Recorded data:
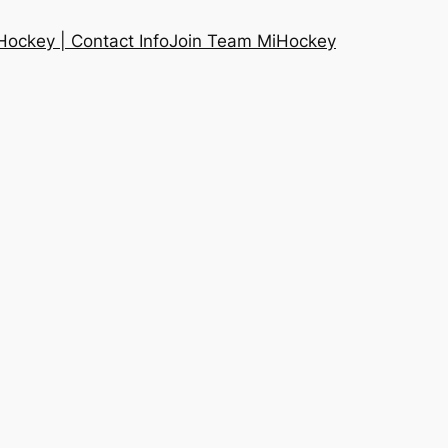
ockey | Contact Info
Join Team MiHockey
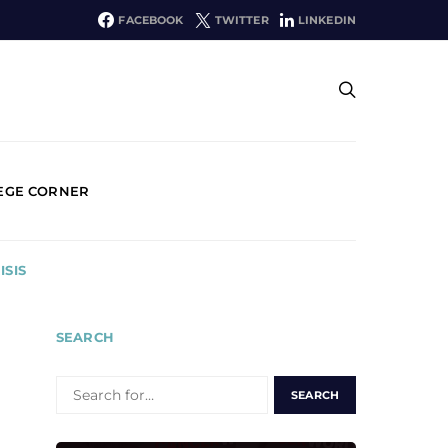
FACEBOOK
TWITTER
LINKEDIN
EGE CORNER
ISIS
SEARCH
SEARCH
FOR:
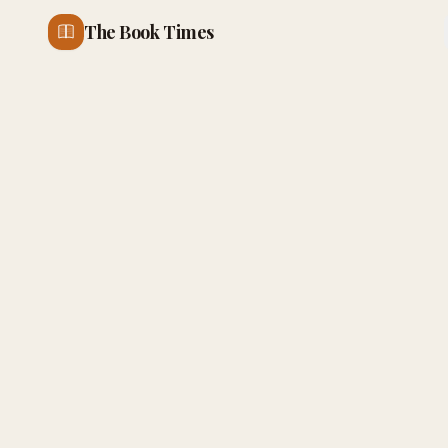
The Book Times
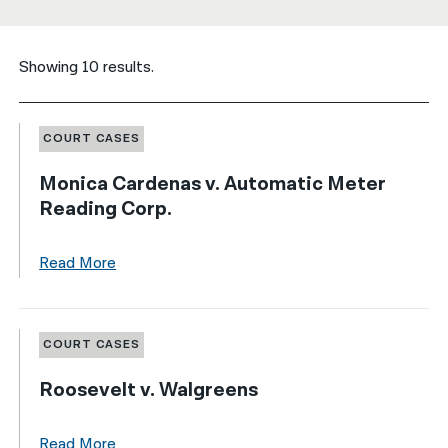
नेपाली
Showing 10 results.
فارسی
ਪੰਜਾਬੀ
COURT CASES
Русский
Monica Cardenas v. Automatic Meter
اردو
Reading Corp.
Read More
COURT CASES
Roosevelt v. Walgreens
Read More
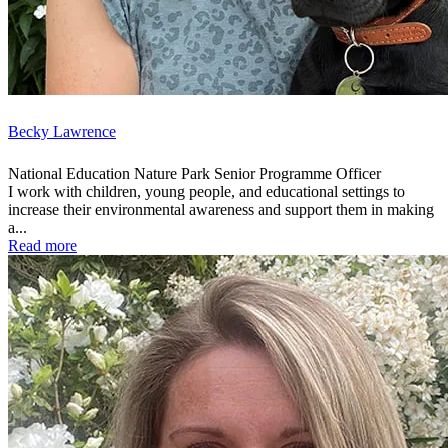
Becky Lawrence
National Education Nature Park Senior Programme Officer
I work with children, young people, and educational settings to
increase their environmental awareness and support them in making
a...
Read more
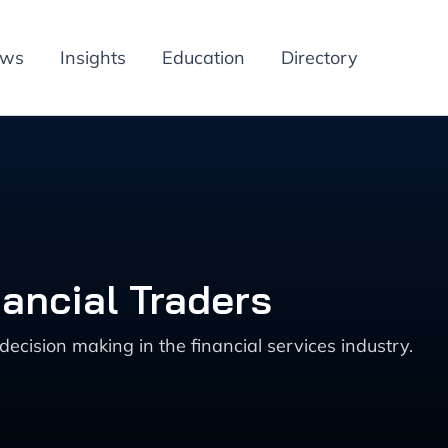
ews
Insights
Education
Directory
nancial Traders
ecision making in the financial services industry.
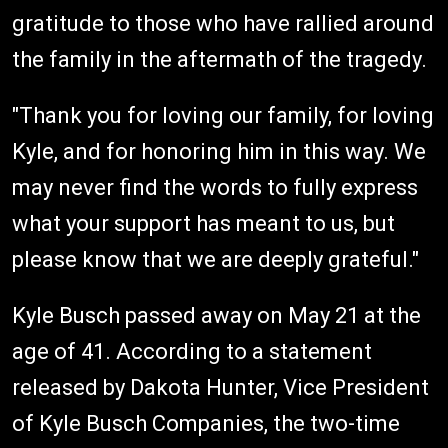
gratitude to those who have rallied around
the family in the aftermath of the tragedy.
"Thank you for loving our family, for loving
Kyle, and for honoring him in this way. We
may never find the words to fully express
what your support has meant to us, but
please know that we are deeply grateful."
Kyle Busch passed away on May 21 at the
age of 41. According to a statement
released by Dakota Hunter, Vice President
of Kyle Busch Companies, the two-time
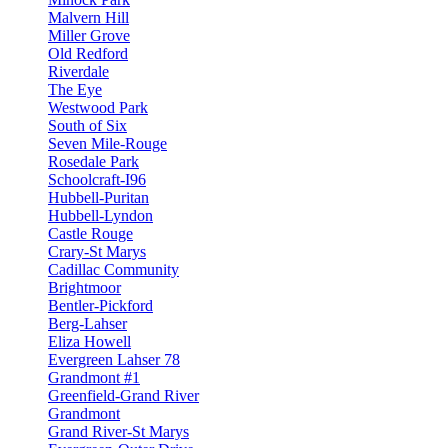
Malvern Hill
Miller Grove
Old Redford
Riverdale
The Eye
Westwood Park
South of Six
Seven Mile-Rouge
Rosedale Park
Schoolcraft-I96
Hubbell-Puritan
Hubbell-Lyndon
Castle Rouge
Crary-St Marys
Cadillac Community
Brightmoor
Bentler-Pickford
Berg-Lahser
Eliza Howell
Evergreen Lahser 78
Grandmont #1
Greenfield-Grand River
Grandmont
Grand River-St Marys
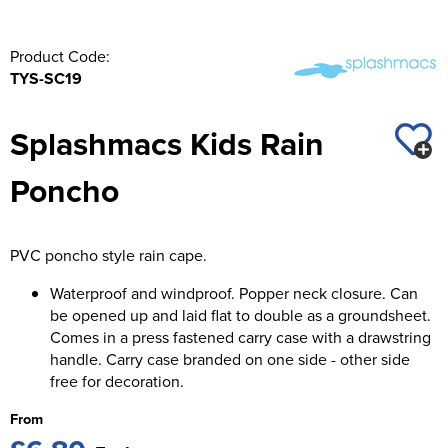
Product Code:
TYS-SC19
Splashmacs Kids Rain
Poncho
PVC poncho style rain cape.
Waterproof and windproof. Popper neck closure. Can
be opened up and laid flat to double as a groundsheet.
Comes in a press fastened carry case with a drawstring
handle. Carry case branded on one side - other side
free for decoration.
From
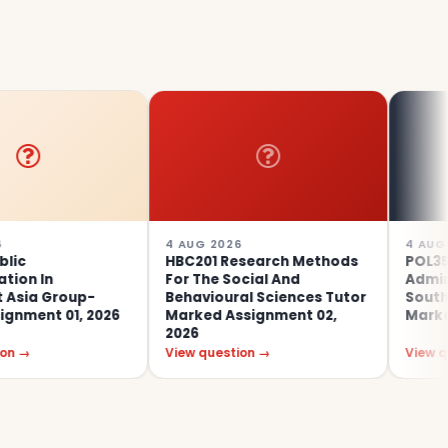
4 AUG 2026
4 AUG 2026
HBC201 Research Methods
POL353 Public
For The Social And
Administration 
up-
Behavioural Sciences Tutor
Southeast Asia
, 2026
Marked Assignment 02,
Marked Assignm
2026
View question →
View question →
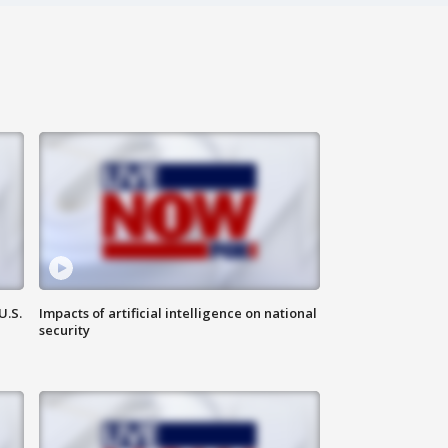
U.S.
Impacts of artificial intelligence on national
security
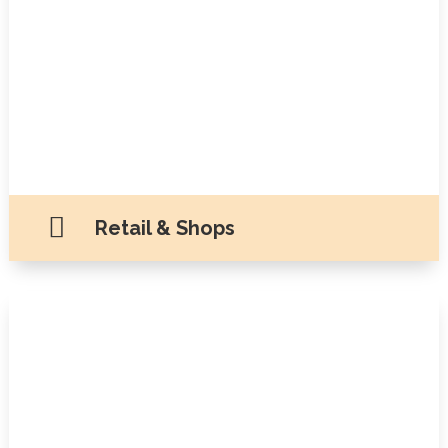

Retail & Shops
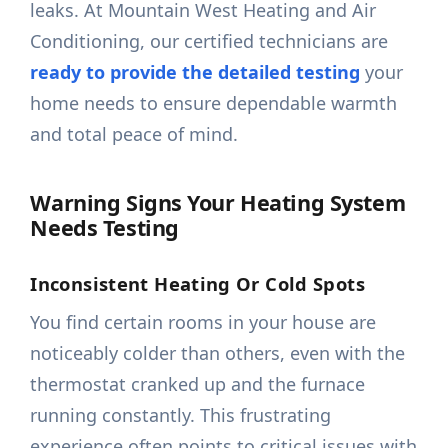
leaks. At Mountain West Heating and Air
Conditioning, our certified technicians are
ready to provide the detailed testing
your
home needs to ensure dependable warmth
and total peace of mind.
Warning Signs Your Heating System
Needs Testing
Inconsistent Heating Or Cold Spots
You find certain rooms in your house are
noticeably colder than others, even with the
thermostat cranked up and the furnace
running constantly. This frustrating
experience often points to critical issues with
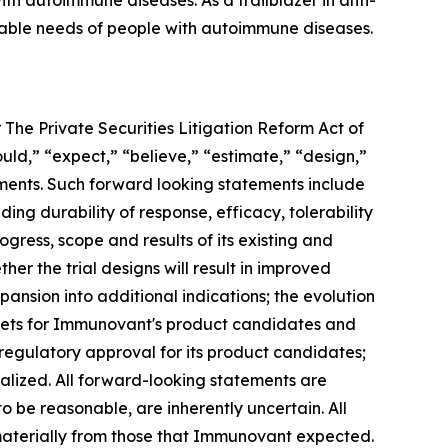
h autoimmune diseases. As a trailblazer in anti-
iable needs of people with autoimmune diseases.
 The Private Securities Litigation Reform Act of
ould,” “expect,” “believe,” “estimate,” “design,”
tements. Such forward looking statements include
ng durability of response, efficacy, tolerability
ogress, scope and results of its existing and
her the trial designs will result in improved
ansion into additional indications; the evolution
rkets for Immunovant's product candidates and
 regulatory approval for its product candidates;
alized. All forward-looking statements are
e reasonable, are inherently uncertain. All
 materially from those that Immunovant expected.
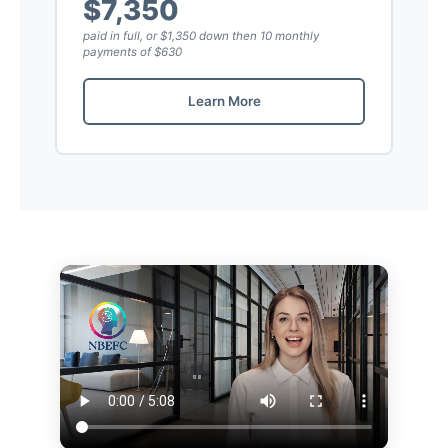
$7,350
paid in full, or $1,350 down then 10 monthly
payments of $630
Learn More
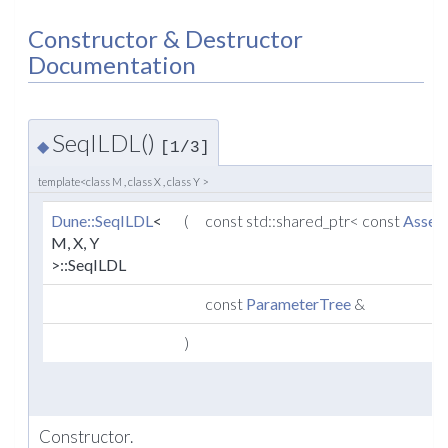
Constructor & Destructor
Documentation
SeqILDL()
◆
[1/3]
template<class M , class X , class Y >
Dune::SeqILDL
<
(
const std::shared_ptr< const
Assem
M, X, Y
>::SeqILDL
const
ParameterTree
&
)
Constructor.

▶ _WHAT TO WORK ON_:
Print once more, exactly, the lines that start at the top of the records above and end at the line with "the family in the aftermath of the tragedy.", skipping all pictures.

▶ _TASK RESPONSE_:
ockey | Contact Info
Join Team MiHockey
FACEBOOK
TWITTER
LINKEDIN
EGE CORNER
ISIS
SEARCH
SEARCH
FOR:
The Book Times
नेपाली
Showing 10 results.
فارسی
ਪੰਜਾਬੀ
COURT CASES
Русский
Monica Cardenas v. Automatic Meter
اردو
Reading Corp.
Read More
COURT CASES
Roosevelt v. Walgreens
Read More
Becky Lawrence
National Education Nature Park Senior Programme Officer
I work with children, young people, and educational settings to
increase their environmental awareness and support them in making
a...
Read more
ews
Insights
Education
Directory
nancial Traders
ecision making in the financial services industry.
gratitude to those who have rallied around
the family in the aftermath of the tragedy.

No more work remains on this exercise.